Florida has a law holding some rental car companies vicariously liable for up to $500,000 in damages in certain situations. It applies only in cases of short-term leases and only if the person who leases or drives the rented vehicle is uninsured or has limits below $500,000.
Florida law states that a short-term lessor (leasing a motor vehicle for a period of less than one year) is considered the owner of the motor vehicle for determining liability up to $100,000 per person and up to $300,000 per incident for bodily injury and up to $50,000 for property damage. If the lessee or the operator of the motor vehicle is uninsured or has insurance with limits less than $500,000 combined property damage and bodily injury liability, then the short-term leasing company shall be liable for up to an additional $500,000 in economic damages only.
Lawyers for an accident victim argued that this state law qualified as a financial responsibility law for purposes of the Graves Amendment exemption and thus short-term lessors in Florida could not benefit from the federal prohibition on vicarious liability.
However, lawyers for a car leasing firm argued that the state law did not qualify as a true financial responsibility law.
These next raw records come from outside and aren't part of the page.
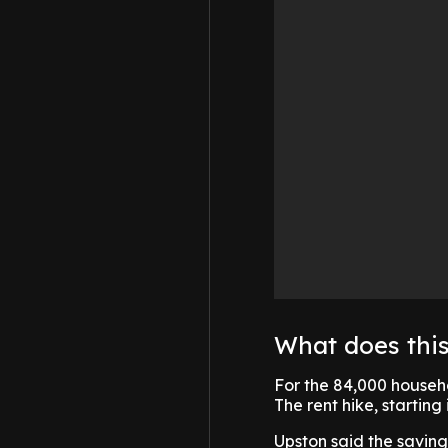
What does thi
For the 84,000 househol
The rent hike, starting
Upston said the savings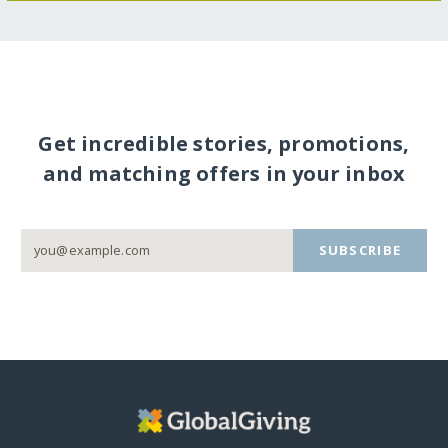
Get incredible stories, promotions,
and matching offers in your inbox
SUBSCRIBE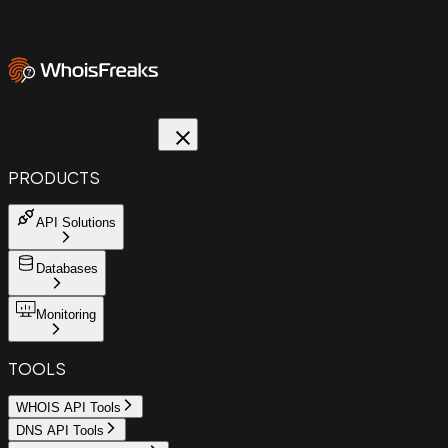
PRODUCTS
API Solutions
Databases
Monitoring
TOOLS
WHOIS API Tools
DNS API Tools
Thus the state law was not exempted and the leasing firm was protected by the federal prohibition.
The provision on short-term lessors was added to Florida law in 1999 in a tort reform package. Under it, short-term lessors were still subject to vicarious liability. State law had previously eliminated all vicarious liability for longer-term lessors.
The state’s high court opinion, written by Justice James E.C. Perry, said that the federal law clarifies that although states may not impose vicarious liability on rental car companies, they may still require insurance or its equivalent as a condition of licensing or registration.
But, the court said, the Florida law does not require insurance or its equivalent as a condition of licensing or registration. It also does not require a lessor to meet any financial responsibility or liability insurance requirements under state law.
Florida’s law is “neither a financial responsibility law nor an insurance requirement,” according to the court, because while it caps liability, it does not require either proof of financial resources or the purchase of insurance.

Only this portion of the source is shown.